En mi camino de regreso a la calle Main, cuando pude al fin reflexionar con libertad, mis dudas comenzaron a convertirse en incuestionables sospechas. Madame Fontaine tenía pocas esperanzas, después de lo que yo le contara, de obtener la trascendental entrevista con el señor Keller gracias a la intercesión de mi tía. ¿Se propondría probar qué podía hacer por ella la influencia de que gozaba el señor Engelman con su socio? ¿Destruiría su formal acuse de recibo de las flores en cuanto yo hubiera vuelto la espalda y le enviaría una segunda carta, en la que lo alentara a visitarla? ¿Y lo echaría a un lado, sin ceremonias, cuando le hubiera facilitado el logro de su objetivo?

Esos eran los pensamientos que me inquietaron durante mi regreso a la casa. Cuando nos encontramos para la cena, varias horas después, mis peores previsiones se convirtieron en realidad. El pobre e inocente señor Engelman vestía con extraordinaria elegancia y estaba de un humor excelente. El señor Keller le preguntó en son de broma si se iba a casar. Ebrio de felicidad como se hallaba, el señor Engelman se mostró atrevido; ¡le replicó nada menos que con una broma sobre el peliagudo tema del empleo femenino!

—¿Quién sabe lo que sucederá cuando tengamos empleadas jóvenes en la oficina? —exclamó alborozado.

El señor Keller se enojó tanto que guardó silencio durante toda la comida. Cuando el señor Engelman salió de la habitación, me escurrí detrás de él.

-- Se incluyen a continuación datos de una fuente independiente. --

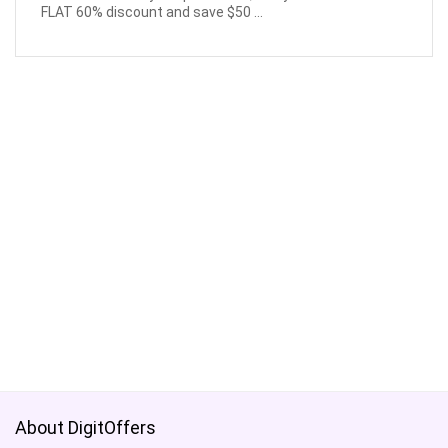
FLAT 60% discount and save $50 ...
About DigitOffers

—Va a casa de Madame Fontaine —le dije.

Sonrió con malicia.

—No se trata más que de una pequeña visita vespertina, David. ¡Ajá!, los jóvenes no pueden quedarse con todo —posó su mano con ternura sobre el bolsillo superior izquierdo de su abrigo—. ¡Qué carta tan adorable! —dijo—. La llevo aquí, sobre el corazón. No, los sentimientos de una mujer son sagrados; no debo enseñársela.

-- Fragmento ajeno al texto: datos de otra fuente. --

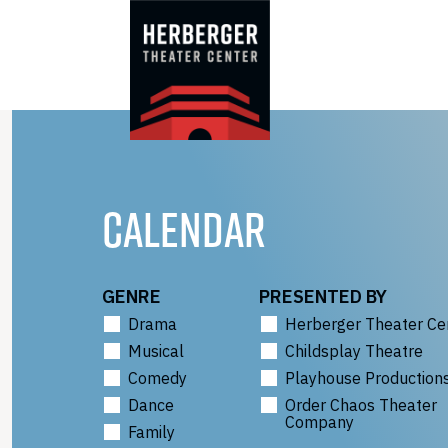
Skip
to
content
CALENDAR
GENRE
PRESENTED BY
Drama
Herberger Theater Ce
Musical
Childsplay Theatre
Comedy
Playhouse Production
Dance
Order Chaos Theater
Company
Family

Estaba a punto de contarle toda la verdad, cuando el recuerdo de Minna me contuvo por el momento. Mi interés en preservar la tranquilidad del señor Engelman estaba en abierto conflicto con mi interés en el matrimonio de mi buen amigo Fritz. Además, ¿acaso era probable que lo que pudiera decirle surtiera el menor efecto sobre el ofuscado anciano en el primer fervor de su enamoramiento? Pensé que era mejor hacerle una advertencia de carácter general y esperar el curso de los acontecimientos.

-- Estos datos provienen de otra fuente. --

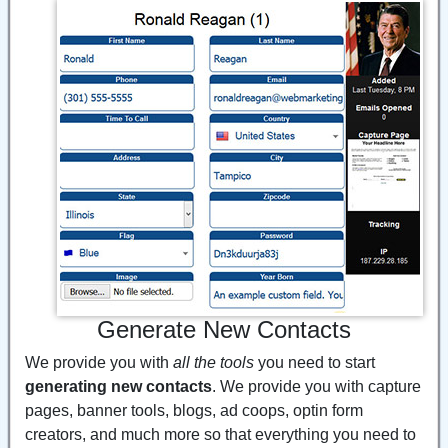
Generate New Contacts
We provide you with
all the tools
you need to start
generating new contacts
. We provide you with capture
pages, banner tools, blogs, ad coops, optin form
creators, and much more so that everything you need to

—Una palabra sólo para usted —dije—. Hasta las mujeres mejores tienen sus defectos. Encontrará a Madame Fontaine encantadora, pero no se apresure a creer que habla en serio.

El señor Engelman se sintió infinitamente halagado, y lo admitió sin la menor reserva.

—¡Oh, David, David!, ¿ya está celoso de mí? —dijo.

Se puso el sombrero (desenfadadamente inclinado hacia un lado), hizo un molinete con su bastón y se marchó de la habitación. Por primera vez desde que lo conocía, se fue sin su pipa; y (lo que constituía un síntoma aún más grave) realmente no parecía extrañarla.